For decades, the idea of helpful robots has been a staple of science fiction, but the technology has remained elusive. Today, Google’s DeepMind is taking us one step closer to that future with the introduction of Robotics Transformer 2 (RT-2), a vision-language-action (VLA) model that can directly output robotic actions based on text and images from the web.
Robots capable of general tasks in the real world need to handle complex, abstract tasks in highly variable environments, which requires grounding in the real world and their abilities. Unlike chatbots, robots need to recognise objects in context, distinguish them from similar objects, understand what they look like, and know how to interact with them. This has historically required training robots on billions of data points, which is time-consuming and costly.
RT-2 is a Transformer-based model trained on text and images from the web, enabling it to transfer knowledge from web data to inform robot behaviour. This means that RT-2 can “speak robot”, recognising objects and understanding how to interact with them based on its training data.

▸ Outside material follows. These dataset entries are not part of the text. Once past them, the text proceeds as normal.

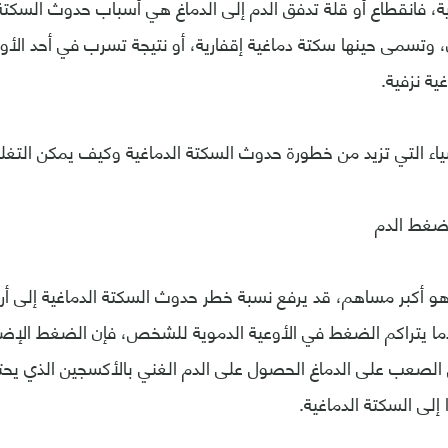
ية، فانقطاع أو قلة تدفق الدم إلى الدماغ هي أسباب حدوث السكتة ا
، وتسمى حينها سكتة دماغية إقفارية، أو نتيجة تسرب في أحد الأوعي
ة نزفية.
ياء التي تزيد من خطورة حدوث السكتة الدماغية وكيف يمكن التغل
و أكبر مساهم، قد يرفع نسبة خطر حدوث السكتة الدماغية إلى أر
دما يتراكم الضغط في الأوعية الدموية للشخص، فإن الضغط الإضا
الصعب على الدماغ الحصول على الدم الغني بالأكسجين الذي يحتا
إلى السكتة الدماغية.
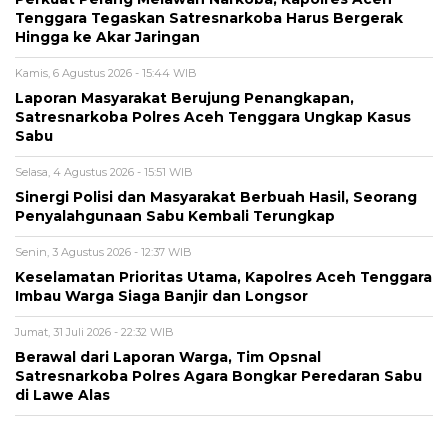
Tenggara Tegaskan Satresnarkoba Harus Bergerak
Hingga ke Akar Jaringan
Kamis, 6 Agustus 2026 - 15:44 WIB
Laporan Masyarakat Berujung Penangkapan,
Satresnarkoba Polres Aceh Tenggara Ungkap Kasus
Sabu
Selasa, 4 Agustus 2026 - 15:51 WIB
Sinergi Polisi dan Masyarakat Berbuah Hasil, Seorang
Penyalahgunaan Sabu Kembali Terungkap
Senin, 3 Agustus 2026 - 12:37 WIB
Keselamatan Prioritas Utama, Kapolres Aceh Tenggara
Imbau Warga Siaga Banjir dan Longsor
Jumat, 31 Juli 2026 - 22:32 WIB
Berawal dari Laporan Warga, Tim Opsnal
Satresnarkoba Polres Agara Bongkar Peredaran Sabu
di Lawe Alas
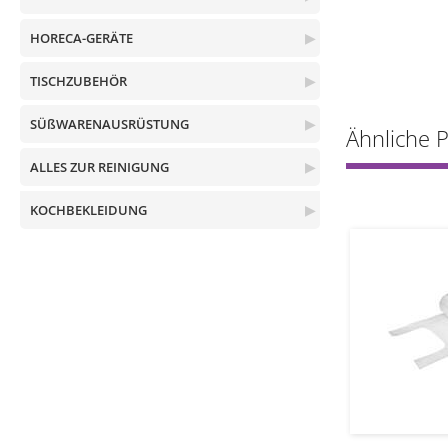
HORECA-GERÄTE
▶
TISCHZUBEHÖR
▶
SÜßWARENAUSRÜSTUNG
▶
Ähnliche 
ALLES ZUR REINIGUNG
▶
KOCHBEKLEIDUNG
▶
1
1
kos
pak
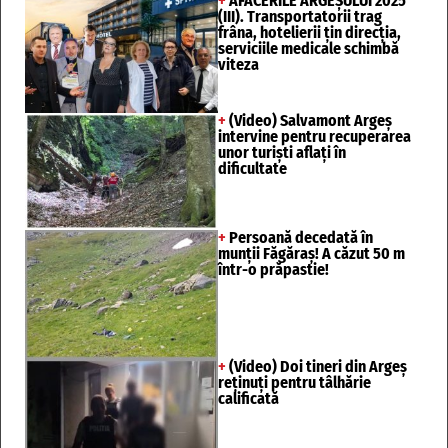
+
AFACERILE ARGEȘULUI 2025
(III). Transportatorii trag
frâna, hotelierii țin direcția,
serviciile medicale schimbă
viteza
+
(Video) Salvamont Argeș
intervine pentru recuperarea
unor turişti aflaţi în
dificultate
+
Persoană decedată în
munții Făgăraș! A căzut 50 m
într-o prăpastie!
+
(Video) Doi tineri din Argeș
reținuți pentru tâlhărie
calificată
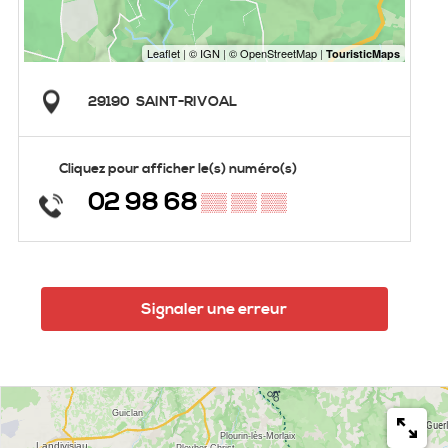
29190
SAINT-RIVOAL
Cliquez pour afficher le(s) numéro(s)
02 98 68
▒▒ ▒▒ ▒▒
Signaler une erreur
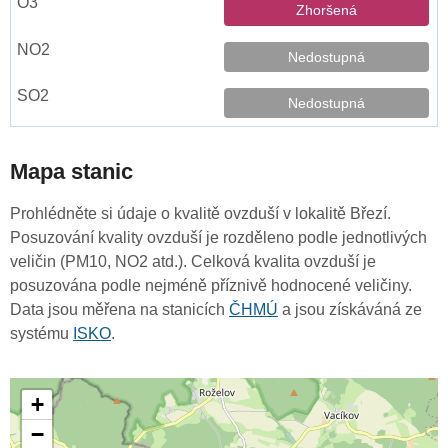
Zhoršená
Nedostupná
Nedostupná
Mapa stanic
Prohlédněte si údaje o kvalitě ovzduší v lokalitě Březí.
Posuzování kvality ovzduší je rozděleno podle jednotlivých
veličin (PM10, NO2 atd.). Celková kvalita ovzduší je
posuzována podle nejméně příznivě hodnocené veličiny.
Data jsou měřena na stanicích
ČHMÚ
a jsou získáváná ze
systému
ISKO
.
+
−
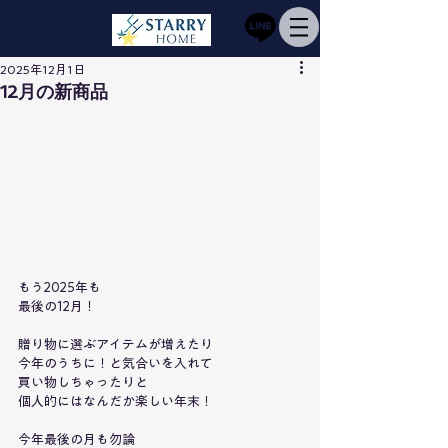
2025年12月1日
12月の新商品
もう2025年も
最後の12月！
贈り物に選ぶアイテムが増えたり
今年のうちに！と気合いを入れて
買い物しちゃったりと
個人的にはなんだか楽しい年末！
今年最後の月も勿論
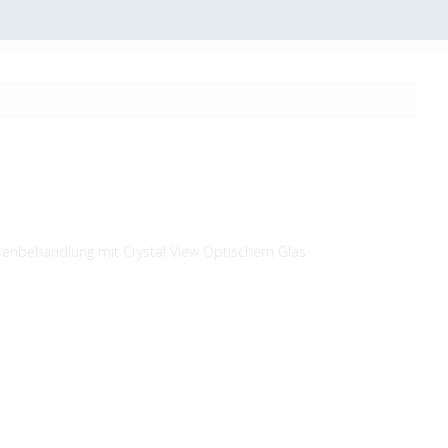
senbehandlung mit Crystal View Optischem Glas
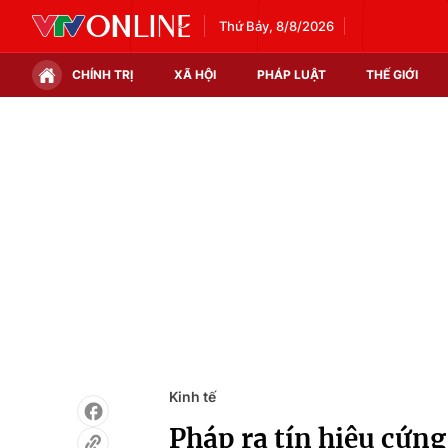
Thứ Bảy, 8/8/2026
CHÍNH TRỊ
XÃ HỘI
PHÁP LUẬT
THẾ GIỚI
Chính trị
Xã hội
Thế giới
Kinh tế
Tin tức
Tài chính
Thế giới đó đây
Thị trường
Câu chuyện quốc tế
Góc doanh nghiệp
Dữ liệu và đời sống
Kinh tế
Pháp ra tín hiệu cứng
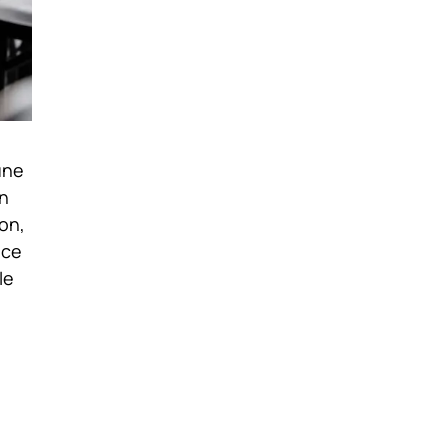
une
un
on,
 ce
le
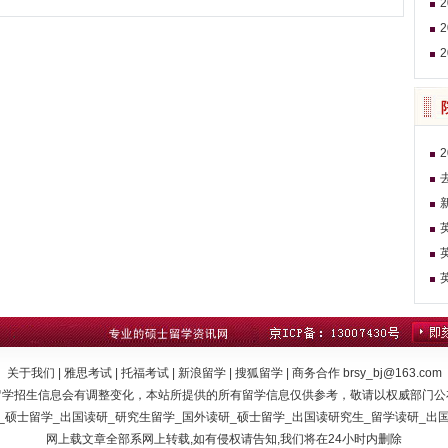
关于我们 | 雅思考试 | 托福考试 | 新浪留学 | 搜狐留学 | 商务合作 brsy_bj@163.com
留学招生信息会有调整变化，本站所提供的所有留学信息仅供参考，敬请以权威部门公
_硕士留学_出国读研_研究生留学_国外读研_硕士留学_出国读研究生_留学读研_出
网上载文章全部系网上转载,如有侵权请告知,我们将在24小时内删除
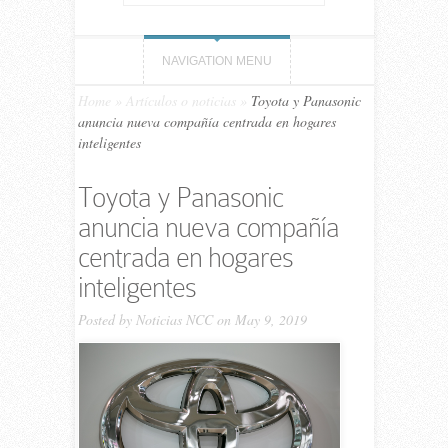
NAVIGATION MENU
Home
»
Artículos o noticias
»
Toyota y Panasonic
anuncia nueva compañía centrada en hogares
inteligentes
Toyota y Panasonic
anuncia nueva compañía
centrada en hogares
inteligentes
Posted by
Noticias NCC
on May 9, 2019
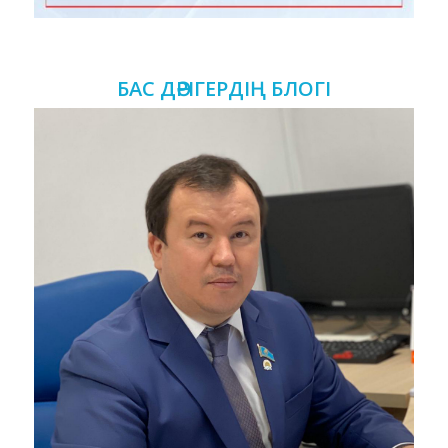
БАС ДӘРІГЕРДІҢ БЛОГІ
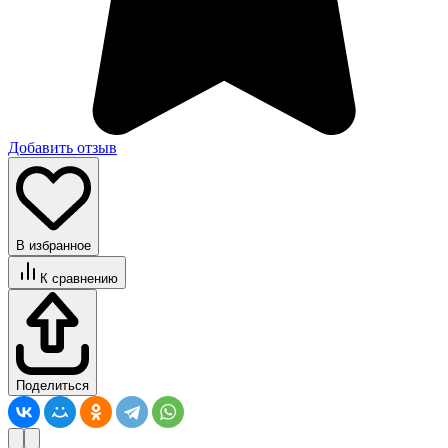
Добавить отзыв
В избранное
К сравнению
Поделиться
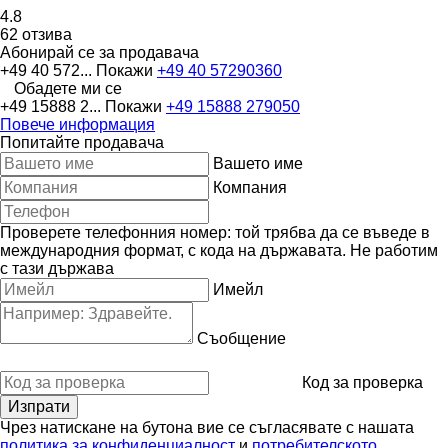
4.8
62 отзива
Абонирай се за продавача
+49 40 572...
Покажи
+49 40 57290360
Обадете ми се
+49 15888 2...
Покажи
+49 15888 279050
Повече информация
Попитайте продавача
Вашето име
Компания
Проверете телефонния номер: той трябва да се въведе в
международния формат, с кода на държавата.
Не работим
с тази държава
Имейл
Съобщение
Код за проверка
Чрез натискане на бутона вие се съгласявате с нашата
политика за конфиденциалност
и
потребителското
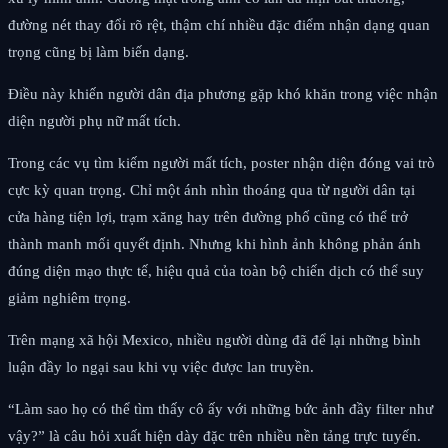
đường nét thay đổi rõ rệt, thậm chí nhiều đặc điểm nhận dạng quan
trọng cũng bị làm biến dạng.
Điều này khiến người dân địa phương gặp khó khăn trong việc nhận
diện người phụ nữ mất tích.
Trong các vụ tìm kiếm người mất tích, poster nhận diện đóng vai trò
cực kỳ quan trọng. Chỉ một ánh nhìn thoáng qua từ người dân tại
cửa hàng tiện lợi, trạm xăng hay trên đường phố cũng có thể trở
thành manh mối quyết định. Nhưng khi hình ảnh không phản ánh
đúng diện mạo thực tế, hiệu quả của toàn bộ chiến dịch có thể suy
giảm nghiêm trọng.
Trên mạng xã hội Mexico, nhiều người dùng đã để lại những bình
luận đầy lo ngại sau khi vụ việc được lan truyền.
“Làm sao họ có thể tìm thấy cô ấy với những bức ảnh đầy filter như
vậy?” là câu hỏi xuất hiện dày đặc trên nhiều nền tảng trực tuyến.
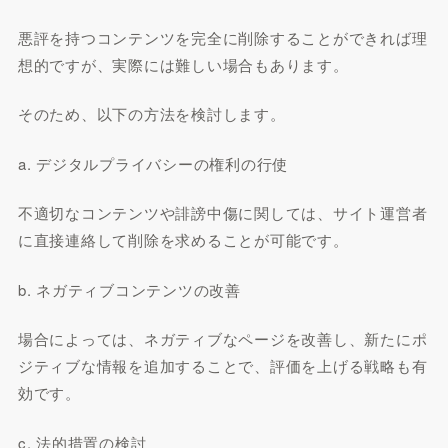
悪評を持つコンテンツを完全に削除することができれば理
想的ですが、実際には難しい場合もあります。
そのため、以下の方法を検討します。
a. デジタルプライバシーの権利の行使
不適切なコンテンツや誹謗中傷に関しては、サイト運営者
に直接連絡して削除を求めることが可能です。
b. ネガティブコンテンツの改善
場合によっては、ネガティブなページを改善し、新たにポ
ジティブな情報を追加することで、評価を上げる戦略も有
効です。
c. 法的措置の検討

RT-2 is a significant advancement in robotics because it removes the complexity of previous systems that relied on high-level reasoning and low-level manipulation systems playing an imperfect game of telephone to operate the robot. Instead, RT-2 enables a single model to perform complex reasoning and output robot actions, even for abstract tasks like identifying and disposing of rubbish.
RT-2’s ability to transfer information to actions shows promise for robots to more rapidly adapt to novel situations and learn from their experiences. In testing, RT-2 functioned as well as previous models on tasks in its training data and almost doubled its performance on novel, unseen scenarios. This means that robots with RT-2 are able to learn more like we do, transferring learned concepts to new situations.
Google’s RT-2 is a significant advancement in robotics, bringing us closer to a future of helpful robots that can interact with the world in complex and abstract ways. Whilst there is still much work to be done, RT-2 shows enormous promise for more general-purpose robots that can learn from their experiences and adapt to novel situations.